The same proof holds for _logits_cumulative, by the way.

That said, it looks like the names are actually backwards, which makes it a bit confusing. (i.e., upper and lower should be swapped.) Maybe some renaming and comments are needed. I already fixed _logits_cumulative or sigmoid earlier, since sigmoid said something similar concerning symmetries. #182


EDIT: Actually, that proof was irrelevant, since...

The names are not backwards, since:

        multiplier = -self._standardized_quantile(self.tail_mass / 2)
        pmf_center = torch.ceil(self.scale_table * multiplier).int()
        samples = torch.abs(
            torch.arange(max_length, device=device).int() - pmf_center[:, None]
        )
        assert self.tail_mass < 0.5   # Usually 1e-9
        assert self.multiplier > 0    # Usually 21.7 or something like that
        assert (self.scale_table > 0).all()
        assert (self.pmf_center > 0).all()

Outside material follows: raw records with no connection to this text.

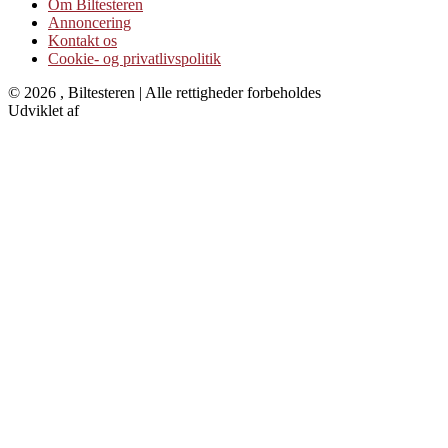
Om Biltesteren
Annoncering
Kontakt os
Cookie- og privatlivspolitik
© 2026 , Biltesteren | Alle rettigheder forbeholdes
Udviklet af
Kristian Juelsgaard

And so, samples is essentially "reversed". Thus,

upper
  == _standardized_cumulative((0.5 - samples) / scale)
  == _standardized_cumulative((0.5 + unreversed_samples) / scale)

lower
  == _standardized_cumulative((-0.5 - samples) / scale)
  == _standardized_cumulative((-0.5 + unreversed_samples) / scale)

That also matches our expectations for what upper and lower are.

Still, a bit tricky to prove inside one's head. Perhaps it should be rewritten so that -samples → samples for clarity.